At Cemplicity, we’re a SaaS (Software-as-a-service) platform. There are many practical advantages for organisations to use SaaS including reduced cost-of-ownership, simple in-house IT capability requirements, low maintenance effort and a streamlined procurement process. I’m not going to talk about this well-documented list today but instead will focus on a more subtle and harder to quantify aspect often overlooked in the SaaS value discussion.
So, what am I talking about then? A good SaaS platform is Evergreen; it’s living and breathing, it learns, it evolves, it even solves problems you might not know you have yet! A good product design helps you fall into the pit-of-success by giving you best practice ways of doing things and avoids you from re-inventing your wheel – saving your organisation precious time and energy.

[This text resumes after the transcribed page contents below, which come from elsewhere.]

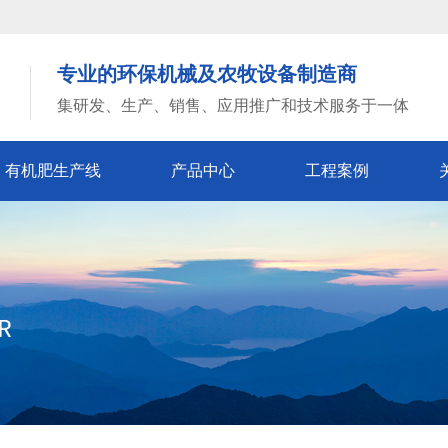
专业的环保机械及农牧设备制造商
集研发、生产、销售、应用推广和技术服务于一体
有机肥生产线
产品中心
工程案例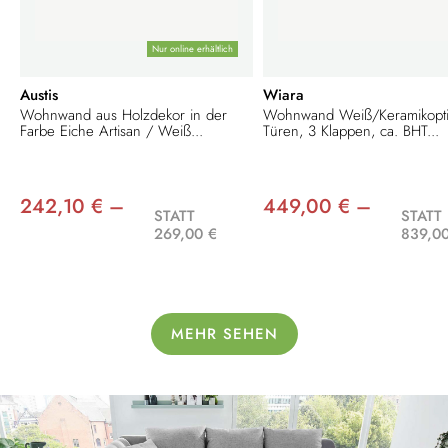
Nur online erhältlich
Austis
Wiara
Wohnwand aus Holzdekor in der
Wohnwand Weiß/Keramikopti
Farbe Eiche Artisan / Weiß...
Türen, 3 Klappen, ca. BHT...
242,10 € –
449,00 € –
STATT
STATT
269,00 €
839,0
MEHR SEHEN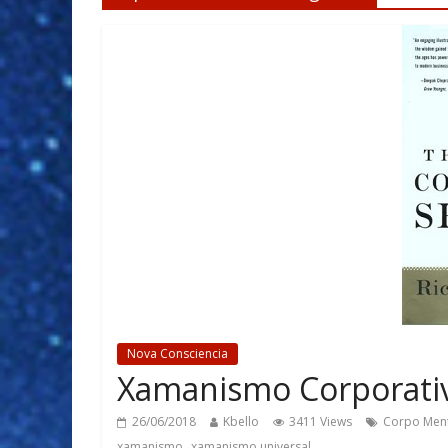
Nova Consciencia
Xamanismo Corporati
26/06/2018
Kbello
3411 Views
Corpo Ment
,
xamanismo
xamanismo universal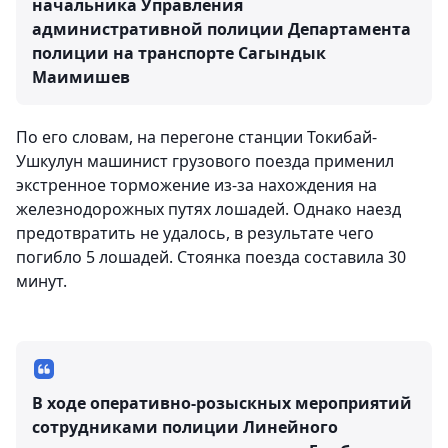
начальника Управления
административной полиции Департамента
полиции на транспорте Сагындык
Маимишев
По его словам, на перегоне станции Токибай-
Ушкулун машинист грузового поезда применил
экстренное торможение из-за нахождения на
железнодорожных путях лошадей. Однако наезд
предотвратить не удалось, в результате чего
погибло 5 лошадей. Стоянка поезда составила 30
минут.
В ходе оперативно-розыскных мероприятий
сотрудниками полиции Линейного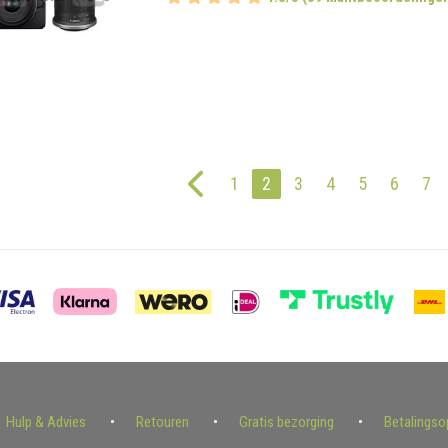
1
2
3
4
5
6
7
Hulp & Advies
Retouren
Gratis bezorging
Betalingso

The SaaS model is not magical, the lofty statements above do not just happen, but it often shakes out this way when you have continuous Research & Development investment coupled with a strong Product Management & Design function supporting your platform.
So how does Cemplicity make this happen? We have a skilled, experienced and collaborative product team, but that’s not enough by itself. I’ll outline a few of the things we strive to do very well.

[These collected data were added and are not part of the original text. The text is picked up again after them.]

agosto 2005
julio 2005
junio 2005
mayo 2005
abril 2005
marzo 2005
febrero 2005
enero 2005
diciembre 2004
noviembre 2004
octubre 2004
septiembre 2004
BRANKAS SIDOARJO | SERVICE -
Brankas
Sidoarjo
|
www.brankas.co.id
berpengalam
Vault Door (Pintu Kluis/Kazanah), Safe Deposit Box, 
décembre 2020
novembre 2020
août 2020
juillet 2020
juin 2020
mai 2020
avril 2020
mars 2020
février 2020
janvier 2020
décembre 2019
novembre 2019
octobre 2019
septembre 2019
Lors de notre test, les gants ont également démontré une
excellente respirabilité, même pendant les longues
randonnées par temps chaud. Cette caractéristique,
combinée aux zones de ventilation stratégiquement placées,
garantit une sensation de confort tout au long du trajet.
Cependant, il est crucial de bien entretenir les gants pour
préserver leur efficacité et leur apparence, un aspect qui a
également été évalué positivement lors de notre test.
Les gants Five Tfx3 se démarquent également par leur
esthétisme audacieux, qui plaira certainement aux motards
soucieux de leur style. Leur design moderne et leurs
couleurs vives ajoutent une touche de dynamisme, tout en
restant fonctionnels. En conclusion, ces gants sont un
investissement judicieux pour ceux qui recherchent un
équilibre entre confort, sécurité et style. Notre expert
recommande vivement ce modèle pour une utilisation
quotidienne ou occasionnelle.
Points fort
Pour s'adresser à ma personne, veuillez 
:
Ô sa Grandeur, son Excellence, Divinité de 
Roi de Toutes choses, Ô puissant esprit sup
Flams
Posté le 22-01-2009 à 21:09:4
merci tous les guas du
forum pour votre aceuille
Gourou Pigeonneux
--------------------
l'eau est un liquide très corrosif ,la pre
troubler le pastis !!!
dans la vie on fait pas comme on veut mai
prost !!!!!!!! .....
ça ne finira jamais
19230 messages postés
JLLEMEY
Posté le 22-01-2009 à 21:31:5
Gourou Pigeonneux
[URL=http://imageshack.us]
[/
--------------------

Balancing new functionality with increased platform complexity
At the extreme end of this continuum, if we developed everything requested of us it would not be a pretty outcome. Our product would be over complicated, our implementation team would take months to set-up a client and our development team capacity would regularly be consumed by a single customer’s wish-list.
Every piece of development adds incremental complexity to our platform. Our product team’s aim is to make sure the cost of the complexity is worth the value it adds to all of our customers – or else it’s usually not a good trade-off. One of our approaches here is to apply the 80/20 rule (Pareto principle) to develop the 20% of requested features that provide 80% of the value to the majority of our customers. This thinking is the top reason when we choose to say “no” or “not now” to a customer feature request.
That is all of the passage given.